(1.) Petitioner No. 1 is defendant No. 1 in Original Suit No. 14 of 1973. Sakuntala Devi along with her minor sons and mother-in-law has filed the said suit for declaration of their title to the suit land, confirmation of their possession thereon and for declaration that the sale deed executed by defendant No. 4 (the husband of Sakuntala) in favour of the other defendants on 30-4-71 is invalid, illegal and inoperative. With the plaint an application under O. 33, Rules 1 and 2, C. P. C. to prosecute that suit in forma pauperis has been filed on the ground that the plaintiffs are unable to pay the court-fee as they have absolutely no source of income and have no properties in their possession from which they can pay the court-fees. In the plaint it is alleged that they have been rendered destitutes by defendant No. 4, who is a man of wayward habits and addicted to intoxication, and having come under the evil influences of defendants Nos. 1 to 3 has disposed of by sale the family properties in favour of the other defendants without any legal necessity or consideration.
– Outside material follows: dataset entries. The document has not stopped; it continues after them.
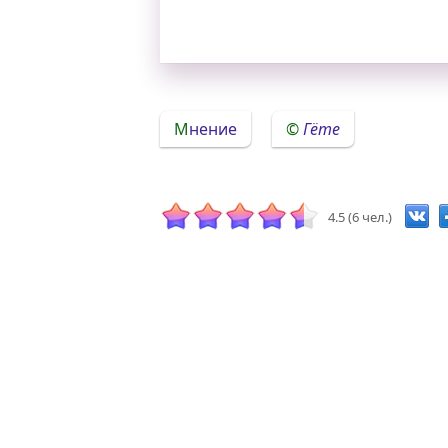
Мнение
Гёте
4.5 (6 чел.)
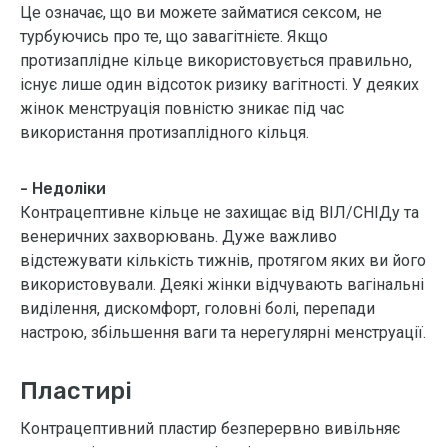
Це означає, що ви можете займатися сексом, не
турбуючись про те, що завагітнієте. Якщо
протизаплідне кільце використовується правильно,
існує лише один відсоток ризику вагітності. У деяких
жінок менструація повністю зникає під час
використання протизаплідного кільця.
- Недоліки
Контрацептивне кільце не захищає від ВІЛ/СНІДу та
венеричних захворювань. Дуже важливо
відстежувати кількість тижнів, протягом яких ви його
використовували. Деякі жінки відчувають вагінальні
виділення, дискомфорт, головні болі, перепади
настрою, збільшення ваги та нерегулярні менструації.
Пластирі
Контрацептивний пластир безперервно вивільняє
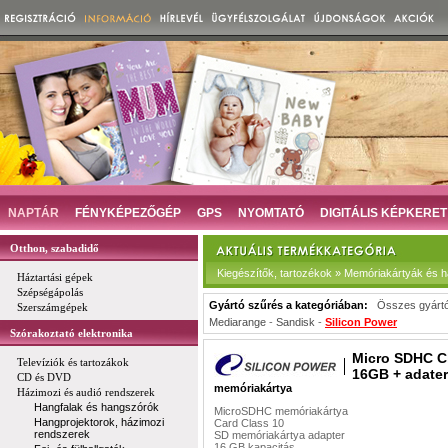
NAPTÁR
FÉNYKÉPEZŐGÉP
GPS
NYOMTATÓ
DIGITÁLIS KÉPKERET
Otthon, szabadidő
Kiegészítők, tartozékok » Memóriakártyák és há
Háztartási gépek
Szépségápolás
Gyártó szűrés a kategóriában:
Összes gyárt
Szerszámgépek
Mediarange
-
Sandisk
-
Silicon Power
Szórakoztató elektronika
Micro SDHC C
Televíziók és tartozákok
16GB + adater
CD és DVD
memóriakártya
Házimozi és audió rendszerek
Hangfalak és hangszórók
MicroSDHC memóriakártya
Hangprojektorok, házimozi
Card Class 10
rendszerek
SD memóriakártya adapter
16 GB kapacitás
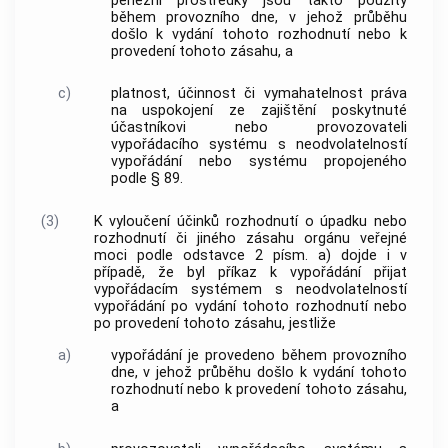
peněžní prostředky jsou takto použity
během provozního dne, v jehož průběhu
došlo k vydání tohoto rozhodnutí nebo k
provedení tohoto zásahu, a
c)
platnost, účinnost či vymahatelnost práva
na uspokojení ze zajištění poskytnuté
účastníkovi nebo provozovateli
vypořádacího systému s neodvolatelností
vypořádání nebo systému propojeného
podle § 89.
(3)
K vyloučení účinků rozhodnutí o úpadku nebo
rozhodnutí či jiného zásahu orgánu veřejné
moci podle odstavce 2 písm. a) dojde i v
případě, že byl příkaz k vypořádání přijat
vypořádacím systémem s neodvolatelností
vypořádání po vydání tohoto rozhodnutí nebo
po provedení tohoto zásahu, jestliže
a)
vypořádání je provedeno během provozního
dne, v jehož průběhu došlo k vydání tohoto
rozhodnutí nebo k provedení tohoto zásahu,
a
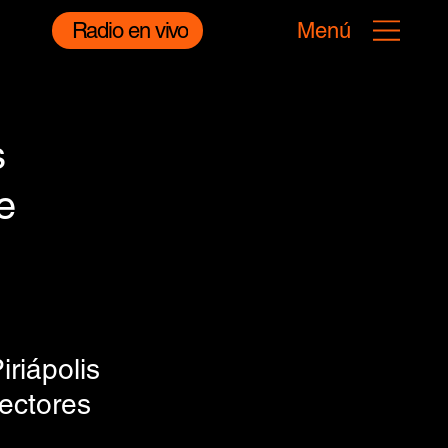
Radio en vivo
Menú
s
e
riápolis 
ectores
The application under Order 33, Rules 1 and 2 was dismissed by the trial court mostly on the grounds that defendant No. 4 had 2 batis of land more than 3 years back; he sold away About 1 to 10 acres of land out of his said property; and that he had a shop at Bhubaneswar. On the dismissal of the said application under O. 33, R. 2, C. P. C. filed by the plaintiffs, they preferred an appeal against that order before the court below. The lower court has allowed the said appeal holding that the findings and conclusion of the trial Court were arrived at on irrelevant, illegal and improper considerations. The court below on a consideration of the facts and circumstances of the case and the evidence on record has arrived at the finding that the petitioners are paupers and on that finding it has directed that the plaintiffs be allowed to prosecute the suit in forma pauperis. Defendants 1 to 3 have preferred this revision against the said appellate order.
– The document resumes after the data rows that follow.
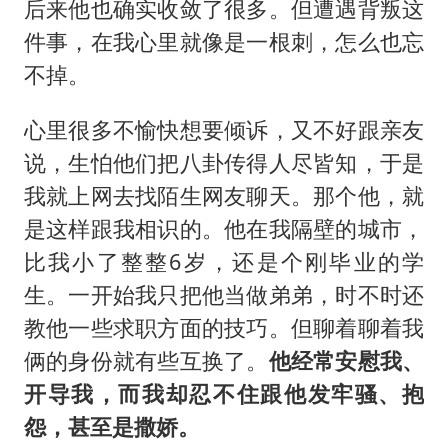
后来他也确实收敛了很多。但遭遇背叛这
件事，在我心里就像是一根刺，怎么也忘
不掉。
心里很多不愉快想要倾诉，又不好跟亲友
说，生怕他们把八卦传得人尽皆知，于是
我就上网去找陌生网友聊天。那个他，就
是这样跟我相识的。他在我隔壁的城市，
比我小了整整6岁，还是个刚毕业的学
生。一开始我只把他当做弟弟，时不时还
教他一些求职方面的技巧。但聊着聊着我
俩的身份就有些互换了。
他经常安慰我、
开导我，而我却忍不住跟他发牢骚、抱
怨，甚至是撒娇。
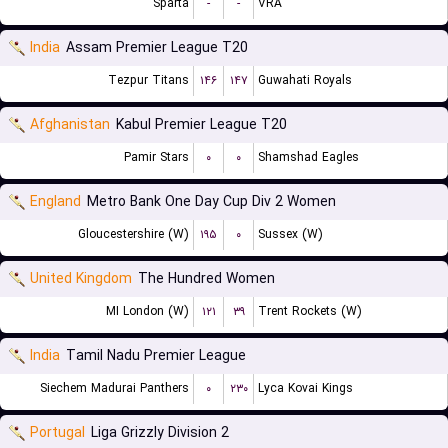
Sparta
-
-
VRA
India
Assam Premier League T20
Tezpur Titans
۱۴۶
۱۴۷
Guwahati Royals
Afghanistan
Kabul Premier League T20
Pamir Stars
۰
۰
Shamshad Eagles
England
Metro Bank One Day Cup Div 2 Women
Gloucestershire (W)
۱۹۵
۰
Sussex (W)
United Kingdom
The Hundred Women
MI London (W)
۱۲۱
۳۹
Trent Rockets (W)
India
Tamil Nadu Premier League
Siechem Madurai Panthers
۰
۲۳۰
Lyca Kovai Kings
Portugal
Liga Grizzly Division 2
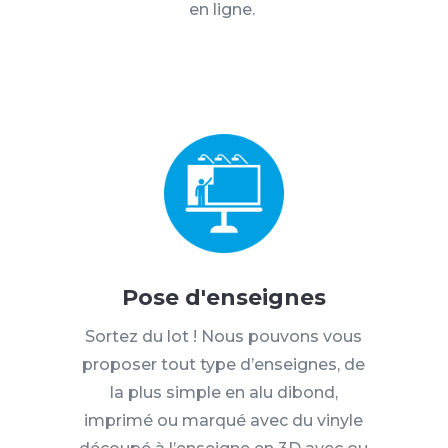
en ligne.
Pose d'enseignes
Sortez du lot !
Nous pouvons vous
proposer tout type d’enseignes, de
la plus simple en alu
dibond
,
imprimé ou marqué avec du vinyle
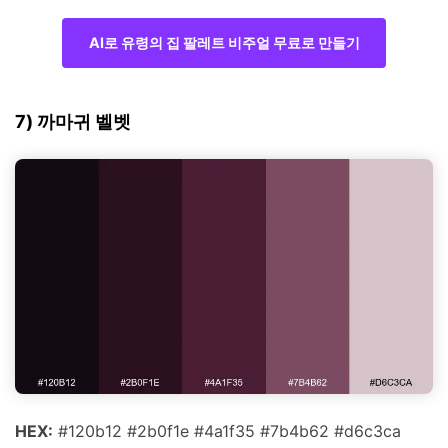
AI로 유령의 집 팔레트 비주얼 무료로 만들기
7) 까마귀 벨벳
HEX:
#120b12 #2b0f1e #4a1f35 #7b4b62 #d6c3ca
(2.) It is urged by Mr. Misra, the learned counsel for the petitioners, that the court below had in law no jurisdiction to entertain or dispose of the appeal, and accordingly the impugned order passed by it is a nullity in law and has to be set aside. The plaintiffs' petition to allow them to prosecute the suit as paupers was filed on the ground that they did not have the financial capacity to pay the court-fee. Accordingly the order of the trial Court rejecting the said application was passed under R. 5 (b) of O. 33, C. P. C. O. 43, R. 1, C.P.C., which provides for appeals from orders, does not provide for any appeal against an order passed under R. 5 (b) of O. 33, C. P. C. This Court, by way of amending O. 43, Rule 1, C. P. C. in 1961, has added Cl. (nn) to the said Rule providing therein for an appeal from an order rejecting an application to sue as pauper on the ground specified in Cls. (d) and (g) of R. 5 of O. 33. So, in this State an appeal shall lie against an order rejecting an application to sue as a pauper on the ground that the allegations contained in the said application do not show a cause of action (Clause (d)), or that the suit is barred by any law (Clause (g)). The order of the trial Court rejecting the plaintiffs' application to sue in forma pauperis was not under Cl. (d) or Cl. (g) of R. 5 of O. 33, C.P. C., and the said order was one under Clause (b) of R. 5, against which no appeal is provided under the law. So the appeal in the court below was not maintainable and hence the court below had no jurisdiction to entertain the said appeal. So it could not have passed the impugned order.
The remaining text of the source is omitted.